FREE Weight Watchers February Meal Plan 2nd – eighth


February is a month crammed with love, and what higher method to present your self some love than by nourishing your physique with wholesome, scrumptious meals? We’ve bought you coated with this FREE Weight Watchers February Meal Plan for the week of February 2nd to eighth. This meal plan information is designed that can assist you keep on monitor together with your wellness targets whereas having fun with satisfying, flavorful dishes. It options quite a lot of recipes which might be simple to arrange and filled with nutrient-dense substances. From energizing breakfasts to comforting dinners, you’ll discover loads of inspiration to maintain your style buds excited and your physique well-nourished. Plus, because it’s free, it can save you money and time whereas nonetheless prioritizing your well being. So, let’s discover the delectable recipes we now have in retailer for you this week!

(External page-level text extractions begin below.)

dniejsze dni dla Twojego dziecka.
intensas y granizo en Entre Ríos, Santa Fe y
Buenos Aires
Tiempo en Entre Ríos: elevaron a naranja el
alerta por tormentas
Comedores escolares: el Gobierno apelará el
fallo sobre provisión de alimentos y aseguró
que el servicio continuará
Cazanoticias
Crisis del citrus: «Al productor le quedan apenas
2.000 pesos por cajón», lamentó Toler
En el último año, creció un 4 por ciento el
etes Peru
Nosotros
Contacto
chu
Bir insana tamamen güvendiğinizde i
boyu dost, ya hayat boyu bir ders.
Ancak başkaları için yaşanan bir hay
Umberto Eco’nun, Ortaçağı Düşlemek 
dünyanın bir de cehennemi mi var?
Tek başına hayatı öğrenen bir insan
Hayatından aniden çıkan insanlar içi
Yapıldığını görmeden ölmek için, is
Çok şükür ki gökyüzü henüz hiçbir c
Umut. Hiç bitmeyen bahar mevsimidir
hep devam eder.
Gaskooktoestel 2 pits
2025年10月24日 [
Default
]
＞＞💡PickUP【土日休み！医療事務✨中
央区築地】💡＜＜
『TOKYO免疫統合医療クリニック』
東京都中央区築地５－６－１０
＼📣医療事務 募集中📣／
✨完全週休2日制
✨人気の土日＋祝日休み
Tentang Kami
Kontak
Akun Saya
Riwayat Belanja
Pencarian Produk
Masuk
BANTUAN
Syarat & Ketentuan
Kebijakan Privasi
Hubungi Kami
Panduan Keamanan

Free Weight Watchers Meal Plan SUNDAY February 2nd

B: Tator Tot Breakfast Casserole (7 factors) 

L: Beef and Barley Soup (4 factors)

D: Crack Chicken Lasagna Roll Ups (7 factors)

Dessert: Peanut Butter Apple Strudel (3 factors)

Whole WW Factors: 21  

Notes: A crockpot lunch is ideal for Sundays. You don’t should do a lot so you may chill out all morning and let lunch prepare dinner away.  

Free Weight Watchers Meal Plan MONDAY February third

B: Chocolate Zucchini Muffins (4 factors) 

L: Shrimp Foil Packet (1 level)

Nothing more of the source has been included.